O homem que queria investigar tudo o que chegasse ao seu conhecimento é o mesmo que impediu que o MP investigasse as suspeitas criminais que recaíram sobre José Sócrates e a sua entourage na tentativa, por exemplo, de controlar a comunicação social. Confrontado com as suspeitas do DIAP de Aveiro, Pinto Monteiro, em consonância com Noronha Nascimento, agiu ao arrepio das regras do jogo democrático, impedindo a investigação e o escrutínio das suas decisões. Tudo o que um PGR não deve fazer.
Não se pense, contudo, que o balanço é totalmente negativo.
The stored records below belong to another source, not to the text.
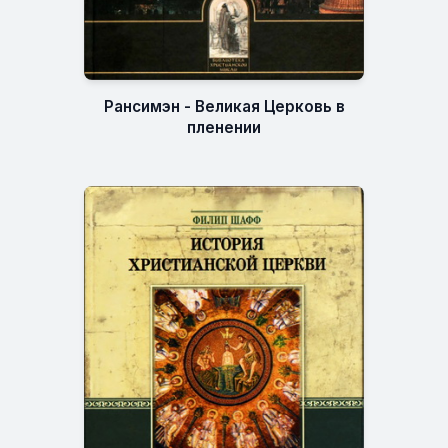
Рансимэн - Великая Церковь в
пленении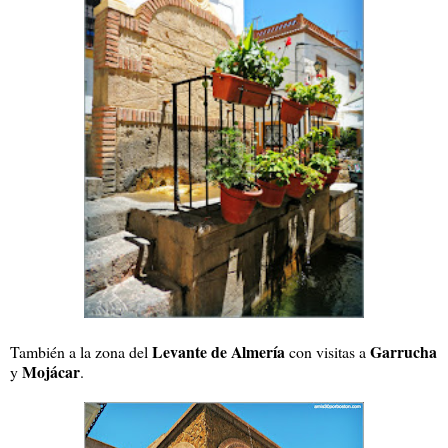
Levante de Almería
Garrucha
También a la zona del
con visitas a
Mojácar
y
.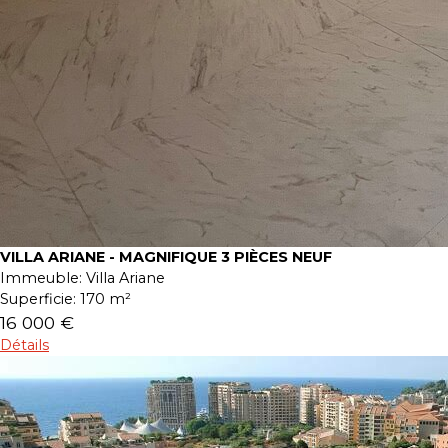
VILLA ARIANE - MAGNIFIQUE 3 PIÈCES NEUF
Immeuble:
Villa Ariane
Superficie:
170 m²
16 000 €
Détails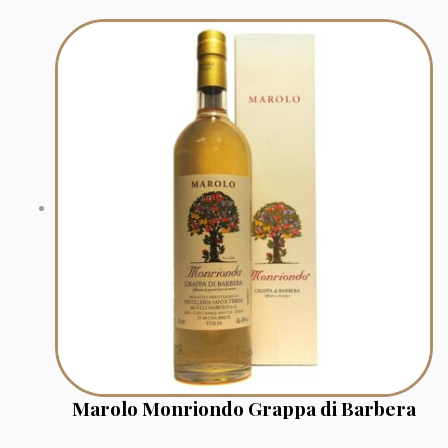
Marolo Monriondo Grappa di Barbera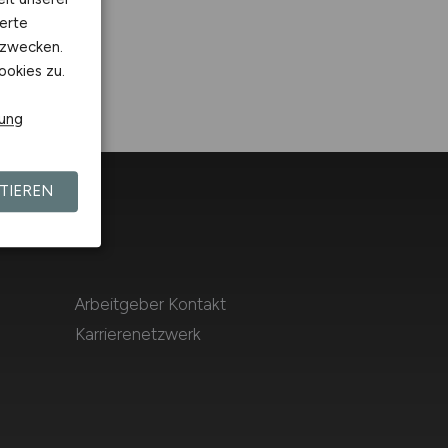
erte
kzwecken.
ookies zu.
rung
TIEREN
Arbeitgeber Kontakt
Karrierenetzwerk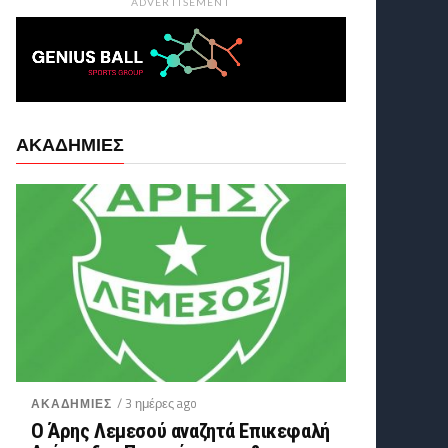
ADVERTISEMENT
ΑΚΑΔΗΜΙΕΣ
/ 3 ημέρες ago
ΑΚΑΔΗΜΙΕΣ
Ο Άρης Λεμεσού αναζητά Επικεφαλή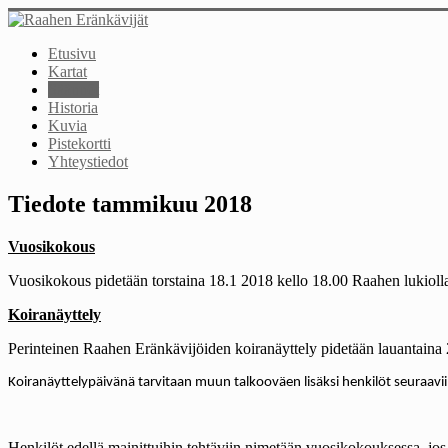
Etusivu
Kartat
Säännöt
Historia
Kuvia
Pistekortti
Yhteystiedot
Tiedote tammikuu 2018
Vuosikokous
Vuosikokous pidetään torstaina 18.1 2018 kello 18.00 Raahen lukiolla.
Koiranäyttely
Perinteinen Raahen Eränkävijöiden koiranäyttely pidetään lauantaina 2
Koiranäyttelypäivänä tarvitaan muun talkooväen lisäksi henkilöt seuraaviin 
Henkilöt edellä mainittuihin tehtäviin nimetään vuosikokouksessa, jos 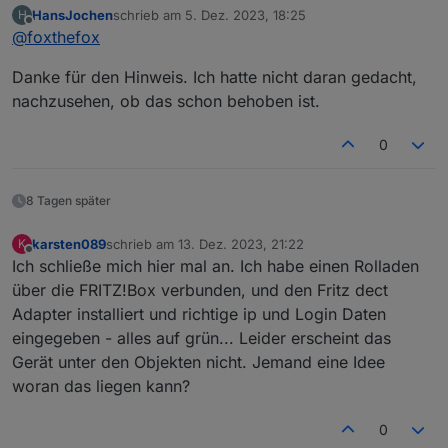
HansJochen
schrieb am
5. Dez. 2023, 18:25
H
der Bereich ist schon länger mit -30..50°C im
zuletzt editiert von
Offline
@
foxthefox
Adapter hinterlegt.
Allerdings werden angelegte Datenpunkte nicht
Danke für den Hinweis. Ich hatte nicht daran gedacht,
überschrieben, d.h. damit die geänderten
Wertebereiche auch wirksam werden, muß der
nachzusehen, ob das schon behoben ist.
Datenpunkt (oder der ganze Baum von der Instanz)
gelöscht werden.
0
Beim Neustart wird der nichtexistierende Datenpunkt
auch wieder angelegt, diesmal mit den geänderten
Grenzen.
8 Tagen später
karsten089
schrieb am
13. Dez. 2023, 21:22
K
zuletzt editiert von
Offline
Ich schließe mich hier mal an. Ich habe einen Rolladen
über die FRITZ!Box verbunden, und den Fritz dect
Adapter installiert und richtige ip und Login Daten
eingegeben - alles auf grün... Leider erscheint das
Gerät unter den Objekten nicht. Jemand eine Idee
woran das liegen kann?
0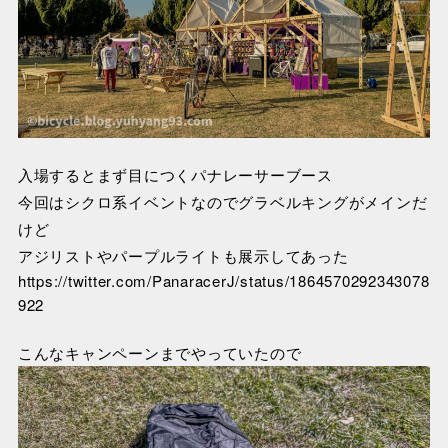
入場するとまず目につくパナレーサーブース
今回はシクロ系イベントなのでグラベルキングがメインだ
けど
アジリストやパープルライトも展示してあった
https://twitter.com/PanaracerJ/status/1864570292343078
922
こんなキャンペーンまでやっていたので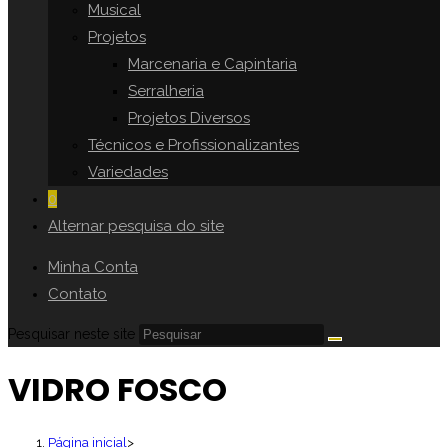
Musical
Projetos
Marcenaria e Capintaria
Serralheria
Projetos Diversos
Técnicos e Profissionalizantes
Variedades
0
Alternar pesquisa do site
Minha Conta
Contato
Pesquisar neste site
VIDRO FOSCO
Página inicial
>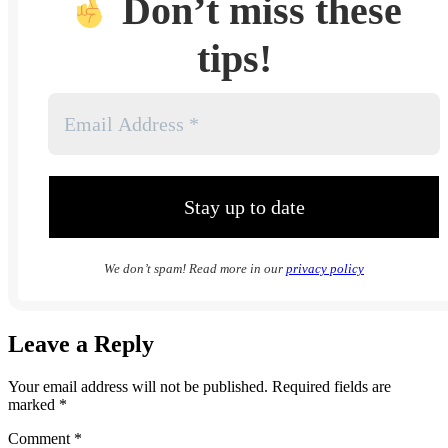
Don’t miss these
tips!
We don’t spam! Read more in our
privacy policy
Leave a Reply
Your email address will not be published.
Required fields are
marked
*
Comment
*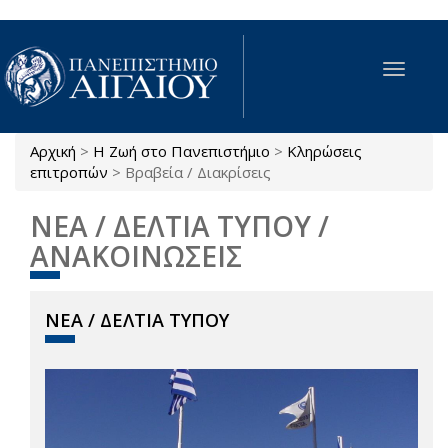
Παράκαμψη προς το κυρίως περιεχόμενο
Toggle
navigat
Αρχική
>
Η Ζωή στο Πανεπιστήμιο
>
Κληρώσεις
Είστε εδώ
επιτροπών
>
Βραβεία / Διακρίσεις
ΝΕΑ / ΔΕΛΤΙΑ ΤΥΠΟΥ /
ΑΝΑΚΟΙΝΩΣΕΙΣ
ΝΕΑ / ΔΕΛΤΙΑ ΤΥΠΟΥ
O conselheiro Pinto Monteiro trouxe para a agenda do PGR temas actuais como a violência juvenil nas escolas e nas cidades ou os abusos contra idosos. Teve também o mérito de criar equipas especiais de investigação que ajudaram a resolver processos complexos, como o Apito Dourado, a violência no Porto ou as irregularidades urbanísticas em Lisboa.
Estes factos, contudo, não escondem o óbvio: Pinto Monteiro sai do Palácio Palmela isolado na estrutura do MP e com uma mancha chamada processo Face Oculta que não desaparecerá com o tempo.
Para quem dizia que Souto Moura deixaria saudades, eis a prova de que a razão tarda mas chega.